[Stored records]
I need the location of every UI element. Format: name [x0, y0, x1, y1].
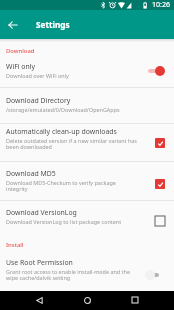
button[interactable]: Back	[3, 15, 23, 35]
staticText: WiFi only	[6, 62, 36, 71]
button[interactable]: Unchecked	[155, 216, 165, 226]
staticText: Download Directory	[6, 96, 71, 105]
staticText: Download over WiFi only	[6, 72, 69, 79]
button[interactable]: WiFi only	[0, 58, 174, 87]
staticText: Settings	[36, 19, 70, 30]
staticText: /storage/emulated/0/Download/OpenGApps	[6, 106, 120, 113]
button[interactable]: Download MD5	[0, 162, 174, 200]
button[interactable]: Use Root Permission toggle, off	[145, 269, 165, 280]
staticText: 10:26	[152, 0, 170, 10]
button[interactable]: Use Root Permission	[0, 254, 174, 288]
button[interactable]: Back	[30, 291, 48, 309]
staticText: Delete outdated version if a new similar…	[6, 137, 138, 151]
staticText: Download MD5	[6, 169, 56, 178]
staticText: Download VersionLog to list package cont…	[6, 218, 122, 225]
staticText: Download	[6, 47, 35, 55]
button[interactable]: Automatically clean-up downloads	[0, 124, 174, 161]
button[interactable]: WiFi only toggle, on	[145, 65, 165, 76]
staticText: Download VersionLog	[6, 208, 77, 217]
staticText: Use Root Permission	[6, 258, 73, 267]
button[interactable]: Recent apps	[126, 291, 144, 309]
staticText: Install	[6, 241, 24, 249]
staticText: Grant root access to enable install-mode…	[6, 268, 138, 282]
button[interactable]: Download VersionLog	[0, 201, 174, 228]
staticText: Automatically clean-up downloads	[6, 127, 117, 136]
button[interactable]: Checked	[155, 138, 165, 148]
staticText: Download MD5-Checkum to verify package i…	[6, 179, 138, 193]
button[interactable]: Download Directory	[0, 88, 174, 123]
button[interactable]: Home	[78, 291, 96, 309]
button[interactable]: Checked	[155, 179, 165, 189]
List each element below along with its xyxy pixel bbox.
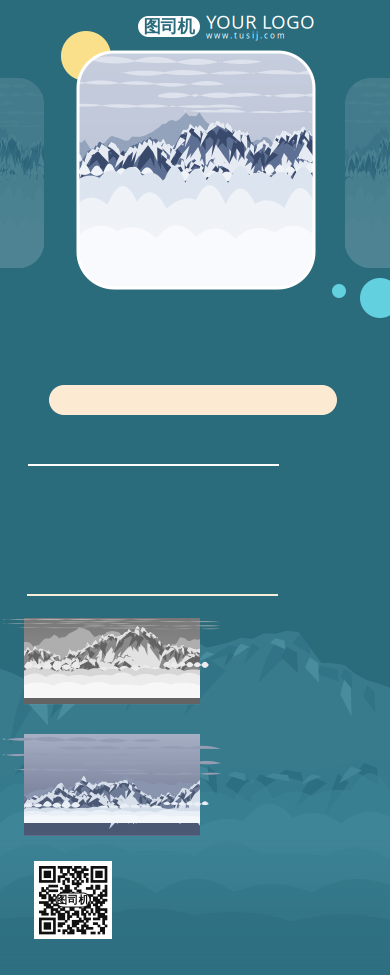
staticText: YOUR LOGO xyxy=(206,9,315,34)
staticText: 图司机 xyxy=(56,893,90,906)
staticText: w w w . t u s i j . c o m xyxy=(206,30,284,41)
staticText: 图司机 xyxy=(144,16,194,37)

PROBLEM TO SOLVE: The entries above are to be returned exactly, without their pictures.

RESPONSE FOR THIS EXERCISE:
I need the location of every UI element. Format: name [x0, y0, x1, y1].
button[interactable]: Back	[3, 15, 23, 35]
staticText: WiFi only	[6, 62, 36, 71]
button[interactable]: Unchecked	[155, 216, 165, 226]
staticText: Download Directory	[6, 96, 71, 105]
staticText: Download over WiFi only	[6, 72, 69, 79]
button[interactable]: WiFi only	[0, 58, 174, 87]
staticText: Settings	[36, 19, 70, 30]
staticText: /storage/emulated/0/Download/OpenGApps	[6, 106, 120, 113]
button[interactable]: Download MD5	[0, 162, 174, 200]
button[interactable]: Use Root Permission toggle, off	[145, 269, 165, 280]
staticText: 10:26	[152, 0, 170, 10]
button[interactable]: Use Root Permission	[0, 254, 174, 288]
button[interactable]: Back	[30, 291, 48, 309]
staticText: Delete outdated version if a new similar…	[6, 137, 138, 151]
staticText: Download MD5	[6, 169, 56, 178]
staticText: Download VersionLog to list package cont…	[6, 218, 122, 225]
staticText: Download	[6, 47, 35, 55]
button[interactable]: Automatically clean-up downloads	[0, 124, 174, 161]
button[interactable]: WiFi only toggle, on	[145, 65, 165, 76]
staticText: Download VersionLog	[6, 208, 77, 217]
staticText: Use Root Permission	[6, 258, 73, 267]
button[interactable]: Recent apps	[126, 291, 144, 309]
staticText: Install	[6, 241, 24, 249]
staticText: Grant root access to enable install-mode…	[6, 268, 138, 282]
button[interactable]: Download VersionLog	[0, 201, 174, 228]
staticText: Automatically clean-up downloads	[6, 127, 117, 136]
button[interactable]: Checked	[155, 138, 165, 148]
staticText: Download MD5-Checkum to verify package i…	[6, 179, 138, 193]
button[interactable]: Download Directory	[0, 88, 174, 123]
button[interactable]: Home	[78, 291, 96, 309]
button[interactable]: Checked	[155, 179, 165, 189]
List each element below along with its xyxy pixel bbox.
staticText: YOUR LOGO xyxy=(206,9,315,34)
staticText: 图司机 xyxy=(56,893,90,906)
staticText: w w w . t u s i j . c o m xyxy=(206,30,284,41)
staticText: 图司机 xyxy=(144,16,194,37)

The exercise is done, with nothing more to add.